*WHAT YOU HAVE TO DO*
Go through the records, and copy each line in which the string "output" is present.

(Beginning of SOURCE RECORDS)

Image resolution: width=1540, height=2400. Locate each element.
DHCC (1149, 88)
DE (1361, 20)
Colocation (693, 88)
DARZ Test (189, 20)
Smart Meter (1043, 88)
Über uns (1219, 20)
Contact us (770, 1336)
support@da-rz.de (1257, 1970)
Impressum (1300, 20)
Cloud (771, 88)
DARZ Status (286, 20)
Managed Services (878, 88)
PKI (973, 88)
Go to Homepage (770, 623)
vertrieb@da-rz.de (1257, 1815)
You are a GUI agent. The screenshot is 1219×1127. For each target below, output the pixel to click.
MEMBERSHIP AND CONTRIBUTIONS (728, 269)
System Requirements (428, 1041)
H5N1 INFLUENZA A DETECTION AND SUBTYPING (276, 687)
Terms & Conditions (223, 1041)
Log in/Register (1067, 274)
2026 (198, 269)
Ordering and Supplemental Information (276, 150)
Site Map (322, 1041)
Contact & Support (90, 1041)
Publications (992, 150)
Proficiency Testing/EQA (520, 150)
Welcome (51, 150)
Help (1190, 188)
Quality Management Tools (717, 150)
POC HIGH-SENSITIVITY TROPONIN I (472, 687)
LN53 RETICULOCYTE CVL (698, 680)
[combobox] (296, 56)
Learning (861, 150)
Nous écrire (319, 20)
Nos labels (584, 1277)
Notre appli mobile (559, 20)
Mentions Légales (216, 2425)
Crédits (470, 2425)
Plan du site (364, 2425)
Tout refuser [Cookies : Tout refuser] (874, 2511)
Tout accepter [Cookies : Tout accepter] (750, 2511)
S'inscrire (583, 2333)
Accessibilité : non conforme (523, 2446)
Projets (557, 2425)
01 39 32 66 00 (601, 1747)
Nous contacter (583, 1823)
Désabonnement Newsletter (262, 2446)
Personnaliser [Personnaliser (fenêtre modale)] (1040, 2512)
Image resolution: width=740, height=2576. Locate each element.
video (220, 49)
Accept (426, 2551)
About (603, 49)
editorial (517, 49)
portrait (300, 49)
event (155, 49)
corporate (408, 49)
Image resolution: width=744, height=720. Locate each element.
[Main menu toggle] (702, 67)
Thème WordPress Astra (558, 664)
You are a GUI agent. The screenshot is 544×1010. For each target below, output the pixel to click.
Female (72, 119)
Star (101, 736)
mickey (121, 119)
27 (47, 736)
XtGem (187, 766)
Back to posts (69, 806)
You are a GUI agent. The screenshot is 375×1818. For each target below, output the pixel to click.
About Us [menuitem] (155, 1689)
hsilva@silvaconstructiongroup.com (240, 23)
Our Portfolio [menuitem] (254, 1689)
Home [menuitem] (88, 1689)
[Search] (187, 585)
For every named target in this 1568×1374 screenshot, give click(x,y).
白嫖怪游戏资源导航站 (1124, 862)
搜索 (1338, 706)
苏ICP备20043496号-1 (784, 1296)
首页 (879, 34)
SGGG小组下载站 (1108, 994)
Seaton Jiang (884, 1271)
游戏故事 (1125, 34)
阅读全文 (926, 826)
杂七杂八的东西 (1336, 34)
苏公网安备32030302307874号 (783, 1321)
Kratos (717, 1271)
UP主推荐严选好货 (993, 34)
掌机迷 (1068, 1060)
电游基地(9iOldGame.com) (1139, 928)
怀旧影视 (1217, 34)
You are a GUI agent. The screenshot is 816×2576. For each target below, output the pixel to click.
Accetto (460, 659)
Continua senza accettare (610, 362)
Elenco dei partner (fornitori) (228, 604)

(End of SOURCE RECORDS)

*WORKED SOLUTION*
You are a GUI agent. The screenshot is 1219×1127. For each target below, output the pixel to click.
You are a GUI agent. The screenshot is 544×1010. For each target below, output the pixel to click.
You are a GUI agent. The screenshot is 375×1818. For each target below, output the pixel to click.
You are a GUI agent. The screenshot is 816×2576. For each target below, output the pixel to click.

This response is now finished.